Today we hear news that 32 people were killed in Bulacan drug raids; 5 were killed in North Cotabato in mysterious assassinations (according to Mindanews); the Commission on Appointments rejected the appointment of a revolutionary social worker at the helm of the Department of Social Welfare and Development (no surprise after rejecting a true environmentalist at the helm of the Department of Environment and Natural Resources); the President of the Philippines ordered his police to kill Human Rights advocates (again); the peace process with the National Democratic Front remains in tatters; the justice element of the Bangsamoro peace process (embodied in the creation of a National Transitional Justice and Reconciliation Commission on the Bangsamoro) is nowhere to be found; Federalism faces a Congress that can’t even confirm people-friendly cabinet heads; Marawi is in ruins and violent extremists have a now larger pool of recruits; drugs keep flowing from it’s “ally” north of the South China Sea; Martial Law has been declared with a congressional and judicial rubber stamp; the Bangsamoro Law sponsored in congress betrays the work of the Commission that created it; the Office of the Presidential Adviser on the Peace Process itself is embroiled in corruption (just ask Jess about those travel services contracts and payments) and a fundamental betrayal of its mandate in mishandling the Marawi crisis, and the list goes on….

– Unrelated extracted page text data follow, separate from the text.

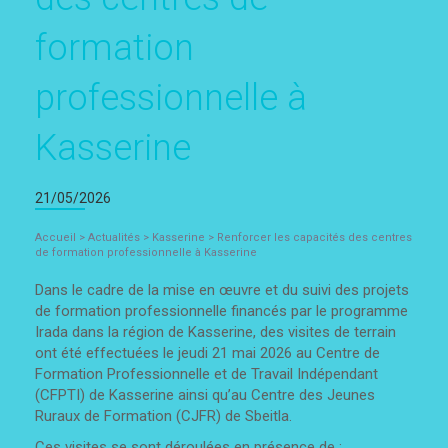
formation
professionnelle à
Kasserine
21/05/2026
Accueil
>
Actualités
>
Kasserine
>
Renforcer les capacités des centres
de formation professionnelle à Kasserine
Dans le cadre de la mise en œuvre et du suivi des projets
de formation professionnelle financés par le programme
Irada dans la région de Kasserine, des visites de terrain
ont été effectuées le jeudi 21 mai 2026 au Centre de
Formation Professionnelle et de Travail Indépendant
(CFPTI) de Kasserine ainsi qu’au Centre des Jeunes
Ruraux de Formation (CJFR) de Sbeitla.
Ces visites se sont déroulées en présence de :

One of the bedrock principals of conflict transformation and active non-violence is non-cooperation with the organs and instruments of oppression and violence. A second fundamental is to “do no harm,” that is, ensuring that well-intentioned interventions do not lead to unintended negative consequences. A third core value is not to sacrifice long term goals in the eradication of root causes of injustice with short-term violence. It should be clear to all people who dream and desire genuine peace with justice, many of who are my friends and colleagues, that the efforts of the current Philippine government are at a dead-end. The current actions of the Philippine government are simply antithetical to these fundamental and emancipatory peacebuilding principles, and the results are now obvious.

Samira Gutoc-Tomawis was right when she resigned from the Bangsamoro Transition Commission in May, and I know of many others who have left, or even refused lucrative assignments in the current government, out of their principles and values. It is time for these people, and those who listen to the voice of conscience, to stand together, and declare that we will not allow our efforts, our time, blood, sweat, and tears in the struggle for genuine peace, simply be used as an excuse for the perpetuation of historical oppression, the violation of human dignity, and the destruction of communities. There is so much to do, so little time in one persons’ life – let us make the most of what God has given us.

May Salaam/Kalinaw/Peace be upon us all. (MindaViews is the opinion section of MindaNews. Jeremy Simons worked in Davao as a peace and restorative justice advocate from 2008 to 2017. He is currently a doctoral candidate at the National Centre for Peace and Conflict Studies in New Zealand).